To obtain further support for their suitability as detergent supplements, the stability of both BPF4 and BPF6 lipases was tested in presence of selected laundry detergents. Both the lipases were found to exhibit reasonable stability viz., more than 90% residual activity after 1 h of incubation in presence of popular laundry detergent brands. This result was better than or almost equal to others reported earlier in cases of B. smithii [20], [36].

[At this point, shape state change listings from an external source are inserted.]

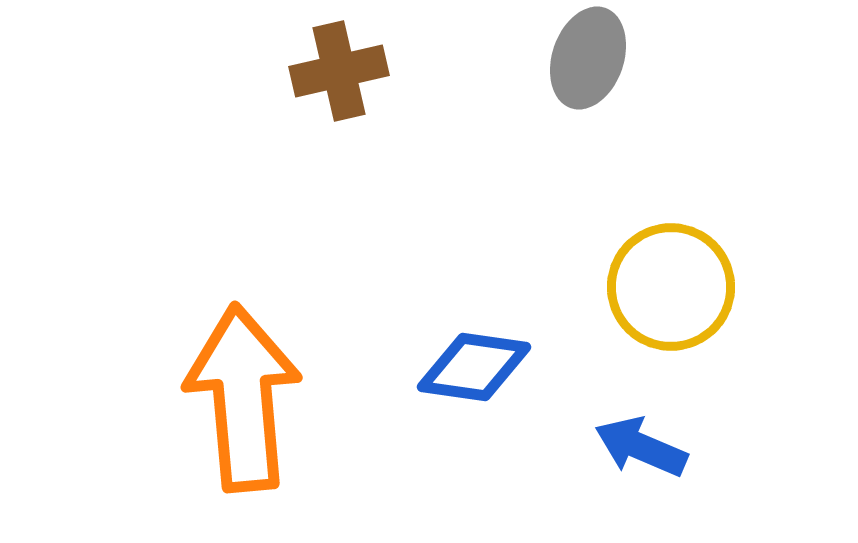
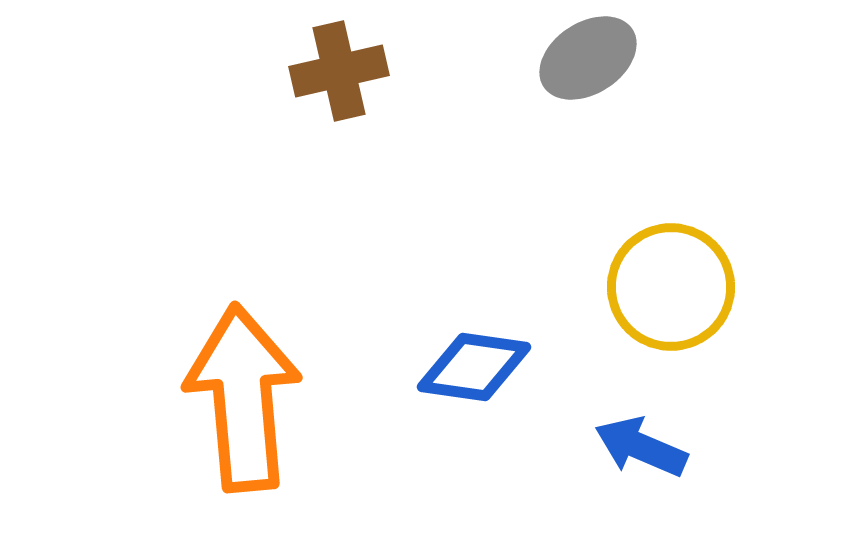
gray ellipse: rotated 38 degrees clockwise
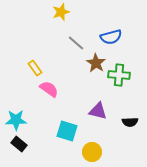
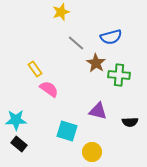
yellow rectangle: moved 1 px down
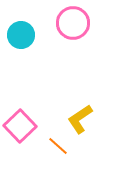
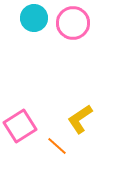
cyan circle: moved 13 px right, 17 px up
pink square: rotated 12 degrees clockwise
orange line: moved 1 px left
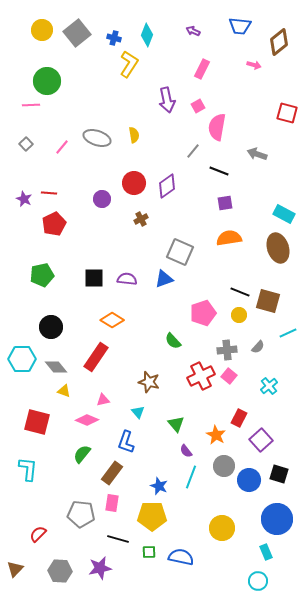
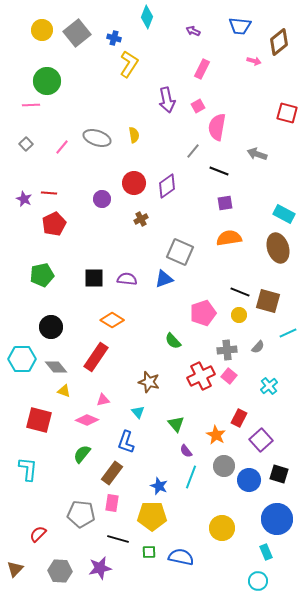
cyan diamond at (147, 35): moved 18 px up
pink arrow at (254, 65): moved 4 px up
red square at (37, 422): moved 2 px right, 2 px up
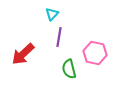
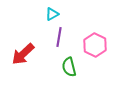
cyan triangle: rotated 16 degrees clockwise
pink hexagon: moved 8 px up; rotated 15 degrees clockwise
green semicircle: moved 2 px up
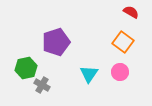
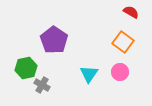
purple pentagon: moved 2 px left, 2 px up; rotated 20 degrees counterclockwise
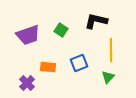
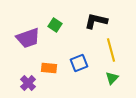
green square: moved 6 px left, 5 px up
purple trapezoid: moved 3 px down
yellow line: rotated 15 degrees counterclockwise
orange rectangle: moved 1 px right, 1 px down
green triangle: moved 4 px right, 1 px down
purple cross: moved 1 px right
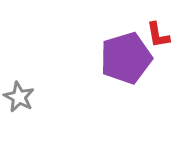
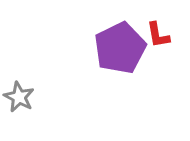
purple pentagon: moved 6 px left, 10 px up; rotated 9 degrees counterclockwise
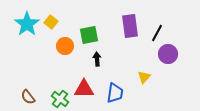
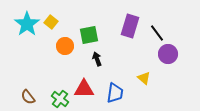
purple rectangle: rotated 25 degrees clockwise
black line: rotated 66 degrees counterclockwise
black arrow: rotated 16 degrees counterclockwise
yellow triangle: moved 1 px down; rotated 32 degrees counterclockwise
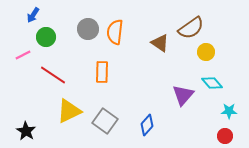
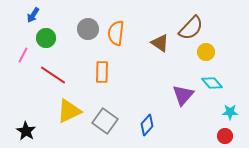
brown semicircle: rotated 12 degrees counterclockwise
orange semicircle: moved 1 px right, 1 px down
green circle: moved 1 px down
pink line: rotated 35 degrees counterclockwise
cyan star: moved 1 px right, 1 px down
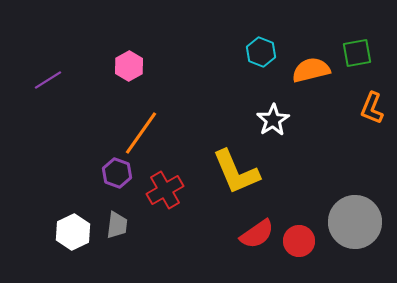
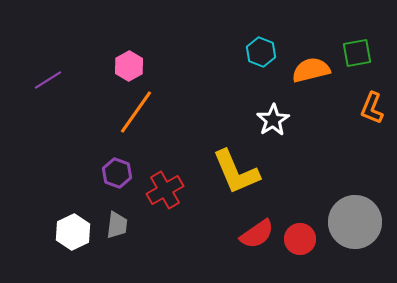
orange line: moved 5 px left, 21 px up
red circle: moved 1 px right, 2 px up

In conclusion, both BPF4 and BPF6 lipases were found to be alkaline metallolipase, showing maximum activity at pH 11 and 9 respectively and at the temperature 40 °C. The residual activities at 20 °C and 4 °C of BPF4 lipase were 35% and 20% and of BPF6 lipase were 70% and 20 °C respectively thus they are cold-active lipases. Both the enzymes were stable at 4 °C, 20 °C and 40 °C. While Ca2+ enhanced activity of both the enzymes, other metals and reagents affected the activity variably. Importantly, both the lipases were found to exhibit nearly 90% residual activity after 1 h of incubation in selected detergent brands proving them to be superior to any of the reported detergent compatible alkaline lipases.

Disclosure statement

We declare that there is no conflict of interest.